Pictures should be excluded; otherwise, copy every entry exactly.

• • • • •

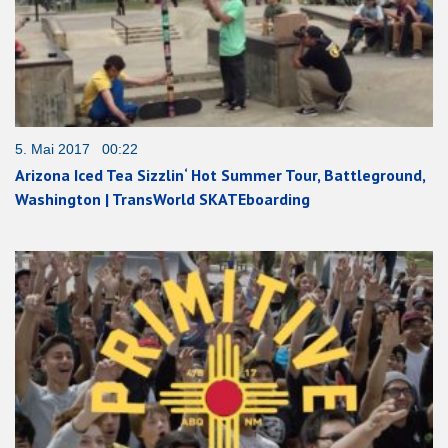
5. Mai 2017 00:22
Arizona Iced Tea Sizzlin‘ Hot Summer Tour, Battleground,
Washington | TransWorld SKATEboarding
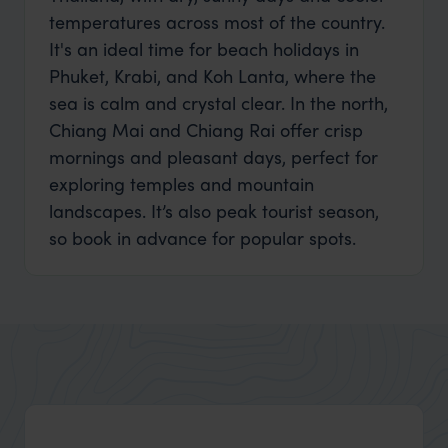
temperatures across most of the country.
It's an ideal time for beach holidays in
Phuket, Krabi, and Koh Lanta, where the
sea is calm and crystal clear. In the north,
Chiang Mai and Chiang Rai offer crisp
mornings and pleasant days, perfect for
exploring temples and mountain
landscapes. It’s also peak tourist season,
so book in advance for popular spots.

• • • • •

◆ **OUTPUT**:
5. Mai 2017 00:22
Arizona Iced Tea Sizzlin‘ Hot Summer Tour, Battleground,
Washington | TransWorld SKATEboarding
temperatures across most of the country.
It's an ideal time for beach holidays in
Phuket, Krabi, and Koh Lanta, where the
sea is calm and crystal clear. In the north,
Chiang Mai and Chiang Rai offer crisp
mornings and pleasant days, perfect for
exploring temples and mountain
landscapes. It’s also peak tourist season,
so book in advance for popular spots.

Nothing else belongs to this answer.